**Dataset records:**
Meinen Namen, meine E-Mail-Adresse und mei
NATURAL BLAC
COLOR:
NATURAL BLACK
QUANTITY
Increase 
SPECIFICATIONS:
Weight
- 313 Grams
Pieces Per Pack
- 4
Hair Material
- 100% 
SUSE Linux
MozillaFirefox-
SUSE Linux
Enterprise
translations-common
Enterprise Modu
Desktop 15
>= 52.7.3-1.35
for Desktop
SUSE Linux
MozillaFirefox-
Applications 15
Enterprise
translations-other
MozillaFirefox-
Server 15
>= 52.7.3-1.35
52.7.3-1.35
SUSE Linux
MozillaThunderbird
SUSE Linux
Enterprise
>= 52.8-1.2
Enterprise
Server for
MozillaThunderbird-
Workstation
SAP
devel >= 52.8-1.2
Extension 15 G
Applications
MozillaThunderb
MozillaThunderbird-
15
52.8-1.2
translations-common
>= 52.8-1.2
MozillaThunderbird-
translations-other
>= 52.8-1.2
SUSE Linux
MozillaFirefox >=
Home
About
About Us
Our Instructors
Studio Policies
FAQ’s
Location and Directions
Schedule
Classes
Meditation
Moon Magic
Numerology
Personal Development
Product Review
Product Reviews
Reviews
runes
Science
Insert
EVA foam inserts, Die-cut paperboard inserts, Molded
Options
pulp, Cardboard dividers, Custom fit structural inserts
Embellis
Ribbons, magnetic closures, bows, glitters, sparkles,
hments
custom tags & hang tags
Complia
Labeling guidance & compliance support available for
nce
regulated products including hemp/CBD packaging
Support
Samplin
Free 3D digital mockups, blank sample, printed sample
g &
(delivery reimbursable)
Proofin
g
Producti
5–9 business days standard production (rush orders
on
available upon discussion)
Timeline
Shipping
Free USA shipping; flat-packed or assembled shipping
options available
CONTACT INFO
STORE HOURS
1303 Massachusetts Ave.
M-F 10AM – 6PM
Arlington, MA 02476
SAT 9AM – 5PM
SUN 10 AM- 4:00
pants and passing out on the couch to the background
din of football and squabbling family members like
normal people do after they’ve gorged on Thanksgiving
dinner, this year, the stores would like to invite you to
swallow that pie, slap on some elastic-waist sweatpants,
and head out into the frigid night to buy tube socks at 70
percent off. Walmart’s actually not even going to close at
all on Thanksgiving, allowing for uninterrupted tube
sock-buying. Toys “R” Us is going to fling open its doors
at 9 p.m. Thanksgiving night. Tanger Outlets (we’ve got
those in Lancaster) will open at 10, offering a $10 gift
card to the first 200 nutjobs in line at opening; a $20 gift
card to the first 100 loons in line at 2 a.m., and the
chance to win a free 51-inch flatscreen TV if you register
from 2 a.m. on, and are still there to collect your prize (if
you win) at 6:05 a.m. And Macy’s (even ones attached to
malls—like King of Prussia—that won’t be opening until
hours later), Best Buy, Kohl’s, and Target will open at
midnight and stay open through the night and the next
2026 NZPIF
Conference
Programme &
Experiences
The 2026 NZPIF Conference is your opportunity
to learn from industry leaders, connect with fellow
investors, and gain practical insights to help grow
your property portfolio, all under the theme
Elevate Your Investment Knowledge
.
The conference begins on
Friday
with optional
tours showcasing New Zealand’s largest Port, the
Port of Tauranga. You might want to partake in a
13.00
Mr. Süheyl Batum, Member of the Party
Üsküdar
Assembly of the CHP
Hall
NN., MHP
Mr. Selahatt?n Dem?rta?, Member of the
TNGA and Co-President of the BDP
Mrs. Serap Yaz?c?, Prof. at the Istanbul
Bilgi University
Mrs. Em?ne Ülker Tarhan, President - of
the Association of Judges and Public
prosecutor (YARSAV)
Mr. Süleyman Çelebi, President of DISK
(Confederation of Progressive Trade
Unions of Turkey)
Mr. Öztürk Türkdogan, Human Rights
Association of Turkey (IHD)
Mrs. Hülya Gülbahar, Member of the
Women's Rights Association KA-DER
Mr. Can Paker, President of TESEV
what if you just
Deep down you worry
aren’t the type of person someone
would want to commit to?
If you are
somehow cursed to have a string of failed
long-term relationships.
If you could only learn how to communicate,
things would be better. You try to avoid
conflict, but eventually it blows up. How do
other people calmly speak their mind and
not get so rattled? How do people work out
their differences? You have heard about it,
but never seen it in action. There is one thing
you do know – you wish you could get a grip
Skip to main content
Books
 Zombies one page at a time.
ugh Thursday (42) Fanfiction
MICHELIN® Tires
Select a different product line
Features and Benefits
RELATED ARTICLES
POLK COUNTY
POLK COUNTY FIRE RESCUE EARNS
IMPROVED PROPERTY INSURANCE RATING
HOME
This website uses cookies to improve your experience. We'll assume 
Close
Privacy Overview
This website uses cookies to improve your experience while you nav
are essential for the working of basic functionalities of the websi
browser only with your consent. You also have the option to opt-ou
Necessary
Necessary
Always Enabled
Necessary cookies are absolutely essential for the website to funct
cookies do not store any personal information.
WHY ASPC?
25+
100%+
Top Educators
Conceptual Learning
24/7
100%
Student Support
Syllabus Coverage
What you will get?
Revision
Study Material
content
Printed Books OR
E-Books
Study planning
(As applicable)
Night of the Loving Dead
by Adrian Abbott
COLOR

**What is needed:** Look through the material above for the word "NZPIF" and copy every line that has it.

**Output of the exercise:**
2026 NZPIF
The 2026 NZPIF Conference is your opportunity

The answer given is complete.